Financial Health for Widows

Why Retail Therapy Could Be Good for Your Grief

Kelly Willis

It was early September 2011, eight months after my husband passed away, and I was laid low by a gripping bout of grief. You know the kind, when the world seems entirely black and hope is just a four letter word. My usual attempts to deal – stepping up exercise and nutrition, prayer and meditation, allowing myself space to mourn – were having no measurable effect.

So out of the blue one evening, I called a girlfriend and practically bellowed into the phone, “Grab your purse. We’re going out to the new J.Crew. I need some retail therapy.” (We Canadian shoppers had long been anticipating the arrival of J.Crew north of the border with the first store opening just days before!)

A couple of hours later I emerged with a bright purple gingham shirt and cashmere cardigan to match – a few hundred dollars lighter and my spirits appreciably brighter. According to new research by Scott Rick and his colleagues at the University of Michigan, there may be some science behind my elevated mood.
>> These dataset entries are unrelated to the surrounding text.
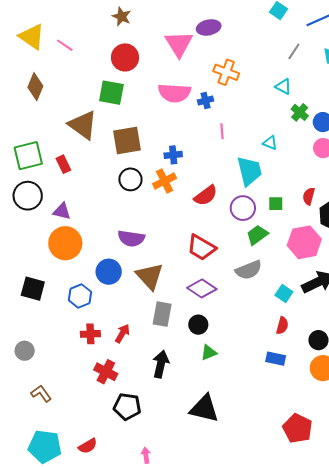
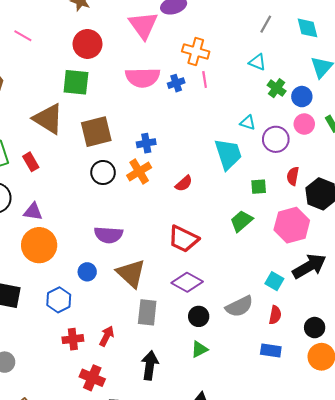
pink line: (222, 131) -> (205, 80), moved
red semicircle: (206, 196) -> (184, 184), size x0.7
purple circle: (243, 208) -> (276, 139), moved
gray semicircle: (249, 270) -> (239, 306), moved
blue circle: (109, 272) -> (87, 272), size x0.7
black circle: (198, 325) -> (199, 316), moved

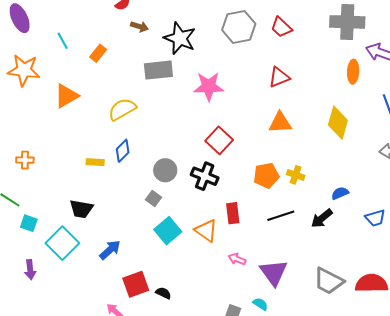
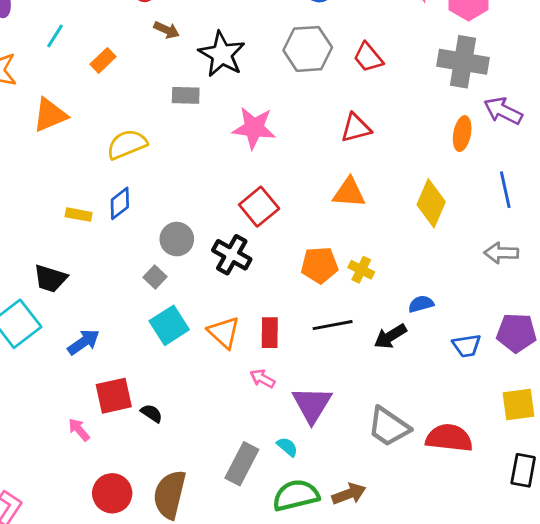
cyan line: (63, 41) -> (55, 36), turned 54
gray rectangle: (158, 70) -> (186, 95), size x0.7
red rectangle: (233, 213) -> (270, 333), moved

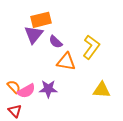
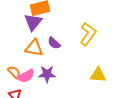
purple semicircle: (56, 42) -> (54, 43), moved
orange triangle: (66, 62) -> (34, 48), moved

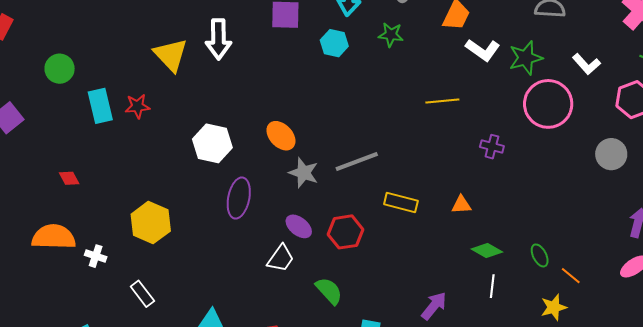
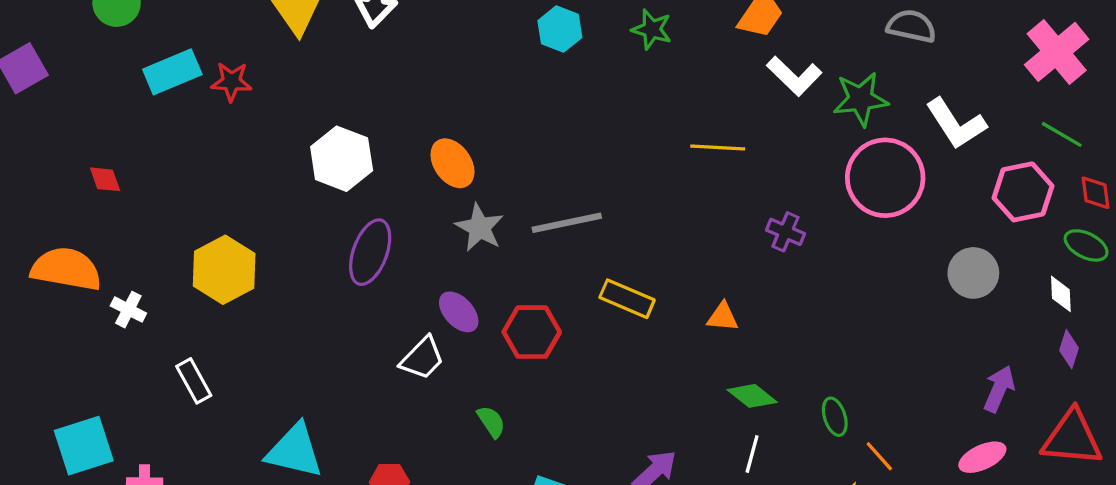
white L-shape: (587, 64) -> (956, 124), size x1.4
cyan rectangle: (100, 106) -> (172, 72), turned 72
green semicircle: (329, 291) -> (491, 422), size x0.7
In a series of controlled laboratory experiments, Rick and his research team found that the opportunity to shop reduced levels of sadness in research participants. They theorize that, “sadness, more than any other emotion, is associated with a perceived lack of personal control and the choices inherent in shopping may restore control and reduce residual sadness.” Indeed, in two studies, they found that actively making buying choices helped to reduce residual sadness.

The researchers were also quick to point out that these sadness-reducing effects could not be explained away by other means such as the distraction afforded by buying, the pleasure associated with obtaining a new good, or the possibility that people who choose to buy are fundamentally different than people who choose not to buy. Instead, the benefits of choosing to buy were driven by increased feelings of control.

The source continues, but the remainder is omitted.